“Mind Tillie!” laughed Mr. Wackernagel, suddenly, “lookin’ scared at the way yous are all talkin’ up to Teacher! Tillie she’s afraid of you,” he explained to Mr. Fairchilds. “She ain’t never got her tongue with her when there’s strangers. Ain’t, Tillie?”
Tillie’s burning face was bent over her plate, and she did not attempt to answer. Mr. Fairchilds’ eyes rested for an instant on the delicate, sensitive countenance of the girl. But his attention was diverted by an abrupt exclamation from Mrs. Wackernagel.
“Oh, Abe!” she suddenly cried, “you ain’t tole Teacher yet about the Albright sisters astin’ you, on market, what might your name be!”
The tone in which this serious omission was mentioned indicated that it was an anecdote treasured among the family archives.
“Now, I would mebbe of forgot that!” almost in consternation said Mr. Wackernagel. “Well,” he began, concentrating his attention upon the teacher, “it was this here way. The two Miss Albrights they had bought butter off of us, on market, for twenty years back a’ready, and all that time we didn’t know what was their name, and they didn’t know ourn; fur all, I often says to mom, ’Now I wonder what’s the name of them two thin little women.’ Well, you see, I was always a wonderful man fur my jokes. Yes, I was wery fond of makin’ a joke, still. So here one day the two sisters come along and bought their butter, and then one of ’em she says, ’Excuse me, but here I’ve been buyin’ butter off of yous fur this twenty years back a’ready and I ain’t never heard your name. What might your name be?’ Now I was such a man fur my jokes, still, so I says to her”—Mr. Wackernagel’s whole face twinkled with amusement, and his shoulders shook with laughter as he contemplated the joke he had perpetrated—“I says, ‘Well, it might be Gener’l Jackson’”— laughter again choked his utterance, and the stout form of Mrs. Wackernagel also was convulsed with amusement, while Amanda and Rebecca giggled appreciatively. Tillie and the doctor alone remained unaffected. “‘It might be Gener’l Jackson,’ I says. ’But it ain’t. It’s Abe Wackernagel,’ I says. You see,” he explained, “she ast me what might my name be.—See?—and I says ’It might be Jackson’—might be, you know, because she put it that way, what might it be. ‘But it ain’t,’ I says. ‘It’s Wackernagel.’”
Mr. and Mrs. Wackernagel and their daughters leaned back in their chairs and gave themselves up to prolonged and exuberant laughter, in which the teacher obligingly joined as well as he was able.

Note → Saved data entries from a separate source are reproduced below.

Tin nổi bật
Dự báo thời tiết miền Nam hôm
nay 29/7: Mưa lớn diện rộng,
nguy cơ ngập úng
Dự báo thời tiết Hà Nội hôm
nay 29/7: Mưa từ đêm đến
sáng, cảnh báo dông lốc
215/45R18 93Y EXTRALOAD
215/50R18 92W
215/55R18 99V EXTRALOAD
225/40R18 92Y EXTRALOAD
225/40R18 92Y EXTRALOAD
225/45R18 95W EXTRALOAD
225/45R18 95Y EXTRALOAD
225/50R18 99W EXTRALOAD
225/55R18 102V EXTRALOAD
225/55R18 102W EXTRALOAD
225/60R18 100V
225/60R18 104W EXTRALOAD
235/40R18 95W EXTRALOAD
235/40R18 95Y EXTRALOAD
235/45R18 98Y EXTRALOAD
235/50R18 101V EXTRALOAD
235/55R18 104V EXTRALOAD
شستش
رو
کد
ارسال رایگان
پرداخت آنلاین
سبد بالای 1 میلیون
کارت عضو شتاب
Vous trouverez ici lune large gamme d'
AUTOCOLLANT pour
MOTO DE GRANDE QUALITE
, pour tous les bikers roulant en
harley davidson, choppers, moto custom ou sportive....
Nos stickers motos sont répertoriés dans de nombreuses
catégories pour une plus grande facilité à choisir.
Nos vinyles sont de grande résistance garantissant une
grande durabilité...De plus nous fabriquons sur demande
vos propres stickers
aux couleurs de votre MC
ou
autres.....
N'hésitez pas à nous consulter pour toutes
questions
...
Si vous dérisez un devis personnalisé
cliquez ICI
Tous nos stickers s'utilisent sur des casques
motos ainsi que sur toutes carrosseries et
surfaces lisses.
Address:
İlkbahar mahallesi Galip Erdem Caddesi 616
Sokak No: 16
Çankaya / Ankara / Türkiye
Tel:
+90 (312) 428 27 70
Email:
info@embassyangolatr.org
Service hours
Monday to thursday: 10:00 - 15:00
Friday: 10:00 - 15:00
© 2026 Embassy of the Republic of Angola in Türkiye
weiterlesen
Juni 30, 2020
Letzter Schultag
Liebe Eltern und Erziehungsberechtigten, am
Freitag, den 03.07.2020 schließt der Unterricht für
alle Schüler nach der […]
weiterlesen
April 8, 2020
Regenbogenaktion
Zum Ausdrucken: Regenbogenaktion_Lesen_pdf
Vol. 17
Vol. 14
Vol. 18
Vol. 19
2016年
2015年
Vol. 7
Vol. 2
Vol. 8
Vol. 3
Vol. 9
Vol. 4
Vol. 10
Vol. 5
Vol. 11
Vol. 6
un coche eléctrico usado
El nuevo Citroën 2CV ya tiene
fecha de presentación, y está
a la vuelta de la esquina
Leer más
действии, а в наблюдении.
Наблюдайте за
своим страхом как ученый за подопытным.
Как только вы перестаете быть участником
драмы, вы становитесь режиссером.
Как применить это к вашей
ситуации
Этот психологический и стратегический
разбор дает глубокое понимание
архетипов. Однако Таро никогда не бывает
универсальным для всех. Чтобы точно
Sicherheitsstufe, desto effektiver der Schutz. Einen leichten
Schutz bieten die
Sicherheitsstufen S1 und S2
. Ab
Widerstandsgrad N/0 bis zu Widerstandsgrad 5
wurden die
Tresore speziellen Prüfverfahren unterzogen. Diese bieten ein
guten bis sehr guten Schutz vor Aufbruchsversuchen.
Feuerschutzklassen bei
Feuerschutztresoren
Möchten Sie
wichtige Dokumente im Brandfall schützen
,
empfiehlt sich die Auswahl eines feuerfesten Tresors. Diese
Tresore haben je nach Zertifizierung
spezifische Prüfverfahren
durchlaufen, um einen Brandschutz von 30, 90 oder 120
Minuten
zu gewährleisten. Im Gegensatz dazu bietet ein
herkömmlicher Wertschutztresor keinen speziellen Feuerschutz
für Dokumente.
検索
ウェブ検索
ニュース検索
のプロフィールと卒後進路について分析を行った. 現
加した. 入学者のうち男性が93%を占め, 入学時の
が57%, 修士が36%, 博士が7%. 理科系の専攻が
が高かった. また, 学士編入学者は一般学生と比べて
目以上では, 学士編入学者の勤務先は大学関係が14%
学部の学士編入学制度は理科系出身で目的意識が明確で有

When this hilarity had subsided, Mr. Wackernagel turned to Mr. Fairchilds with a question. “Are you mebbe feelin’ oneasy, Teacher, about meetin’ the school directors to-night? You know they meet here in the HOtel parlor at seven o’clock to take a look at you; and if you suit, then you and them signs the agreement.”
“And if I don’t suit?”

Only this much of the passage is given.